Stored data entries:
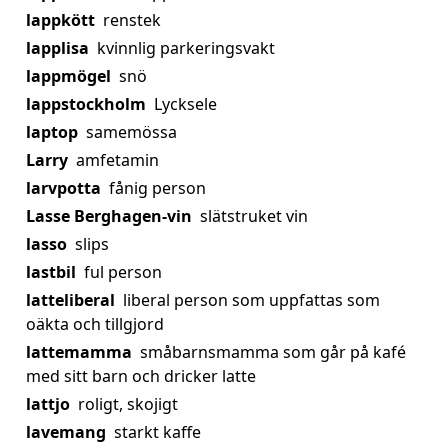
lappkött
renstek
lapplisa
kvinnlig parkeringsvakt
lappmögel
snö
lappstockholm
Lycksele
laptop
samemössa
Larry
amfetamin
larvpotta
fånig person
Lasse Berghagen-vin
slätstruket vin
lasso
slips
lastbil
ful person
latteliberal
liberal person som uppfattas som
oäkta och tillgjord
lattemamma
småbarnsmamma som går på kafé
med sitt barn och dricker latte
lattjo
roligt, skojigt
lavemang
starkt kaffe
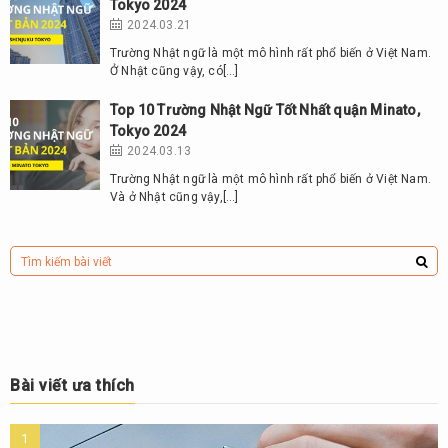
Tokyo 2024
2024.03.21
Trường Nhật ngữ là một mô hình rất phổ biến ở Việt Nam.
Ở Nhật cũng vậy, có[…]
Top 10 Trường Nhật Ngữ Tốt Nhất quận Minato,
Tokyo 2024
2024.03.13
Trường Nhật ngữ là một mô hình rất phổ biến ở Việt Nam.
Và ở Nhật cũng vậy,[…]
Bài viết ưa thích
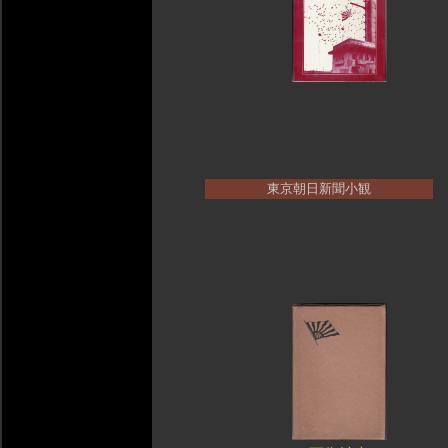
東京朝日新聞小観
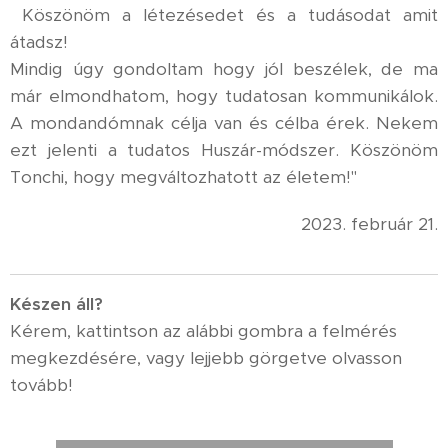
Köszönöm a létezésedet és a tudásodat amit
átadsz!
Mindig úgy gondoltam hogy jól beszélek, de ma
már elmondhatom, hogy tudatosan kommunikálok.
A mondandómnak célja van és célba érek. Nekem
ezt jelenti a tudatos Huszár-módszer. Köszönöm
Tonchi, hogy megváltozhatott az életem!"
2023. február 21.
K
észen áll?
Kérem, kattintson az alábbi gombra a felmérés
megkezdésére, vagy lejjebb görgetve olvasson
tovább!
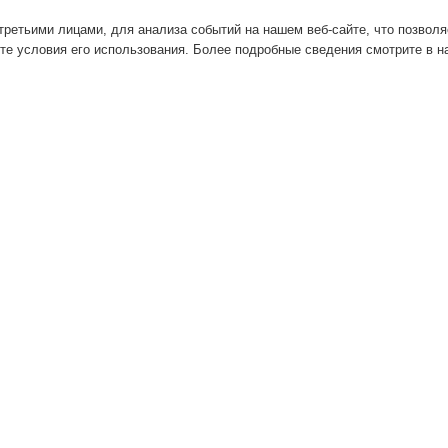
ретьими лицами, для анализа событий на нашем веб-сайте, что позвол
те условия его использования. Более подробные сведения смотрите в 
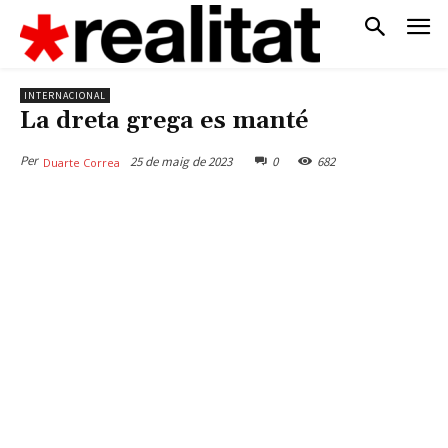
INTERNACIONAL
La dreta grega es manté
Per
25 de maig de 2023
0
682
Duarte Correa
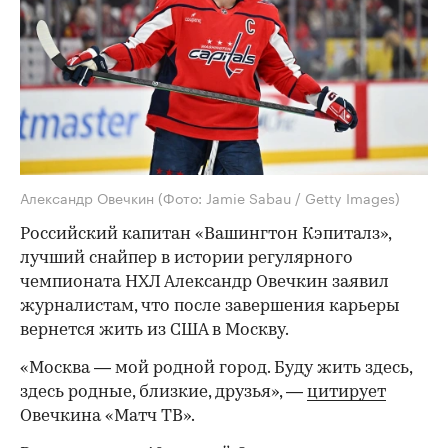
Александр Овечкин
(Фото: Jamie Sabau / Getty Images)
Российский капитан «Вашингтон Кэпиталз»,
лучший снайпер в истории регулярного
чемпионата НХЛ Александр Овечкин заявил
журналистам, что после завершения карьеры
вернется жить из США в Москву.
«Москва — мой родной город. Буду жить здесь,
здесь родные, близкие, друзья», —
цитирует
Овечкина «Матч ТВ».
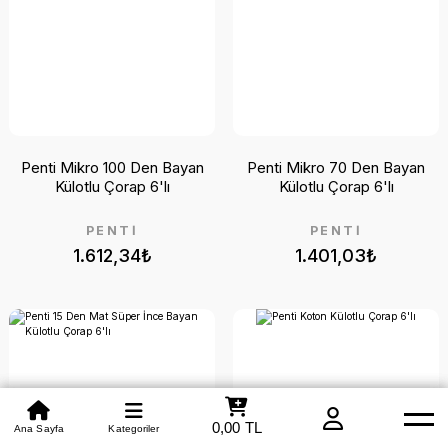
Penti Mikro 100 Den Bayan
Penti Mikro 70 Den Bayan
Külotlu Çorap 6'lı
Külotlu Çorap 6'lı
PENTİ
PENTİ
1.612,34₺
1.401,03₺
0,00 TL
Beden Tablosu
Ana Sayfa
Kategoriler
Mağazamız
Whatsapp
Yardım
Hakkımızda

* _WORK REQUIRED_: Reproduce the data verbatim and omit each image.

* _WRITTEN SOLUTION_:
lappkött
renstek
lapplisa
kvinnlig parkeringsvakt
lappmögel
snö
lappstockholm
Lycksele
laptop
samemössa
Larry
amfetamin
larvpotta
fånig person
Lasse Berghagen-vin
slätstruket vin
lasso
slips
lastbil
ful person
latteliberal
liberal person som uppfattas som
oäkta och tillgjord
lattemamma
småbarnsmamma som går på kafé
med sitt barn och dricker latte
lattjo
roligt, skojigt
lavemang
starkt kaffe
Tokyo 2024
2024.03.21
Trường Nhật ngữ là một mô hình rất phổ biến ở Việt Nam.
Ở Nhật cũng vậy, có[…]
Top 10 Trường Nhật Ngữ Tốt Nhất quận Minato,
Tokyo 2024
2024.03.13
Trường Nhật ngữ là một mô hình rất phổ biến ở Việt Nam.
Và ở Nhật cũng vậy,[…]
Bài viết ưa thích
東京朝日新聞小観
Köszönöm a létezésedet és a tudásodat amit
átadsz!
Mindig úgy gondoltam hogy jól beszélek, de ma
már elmondhatom, hogy tudatosan kommunikálok.
A mondandómnak célja van és célba érek. Nekem
ezt jelenti a tudatos Huszár-módszer. Köszönöm
Tonchi, hogy megváltozhatott az életem!"
2023. február 21.
K
észen áll?
Kérem, kattintson az alábbi gombra a felmérés
megkezdésére, vagy lejjebb görgetve olvasson
tovább!
ретьими лицами, для анализа событий на нашем веб-сайте, что позвол
те условия его использования. Более подробные сведения смотрите в 
INTERNACIONAL
La dreta grega es manté
Per
25 de maig de 2023
0
682
Duarte Correa
Александр Овечкин
(Фото: Jamie Sabau / Getty Images)
Российский капитан «Вашингтон Кэпиталз»,
лучший снайпер в истории регулярного
чемпионата НХЛ Александр Овечкин заявил
журналистам, что после завершения карьеры
вернется жить из США в Москву.
«Москва — мой родной город. Буду жить здесь,
здесь родные, близкие, друзья», —
цитирует
Овечкина «Матч ТВ».
Penti Mikro 100 Den Bayan
Penti Mikro 70 Den Bayan
Külotlu Çorap 6'lı
Külotlu Çorap 6'lı
PENTİ
PENTİ
1.612,34₺
1.401,03₺
0,00 TL
Beden Tablosu
Ana Sayfa
Kategoriler
Mağazamız
Whatsapp
Yardım
Hakkımızda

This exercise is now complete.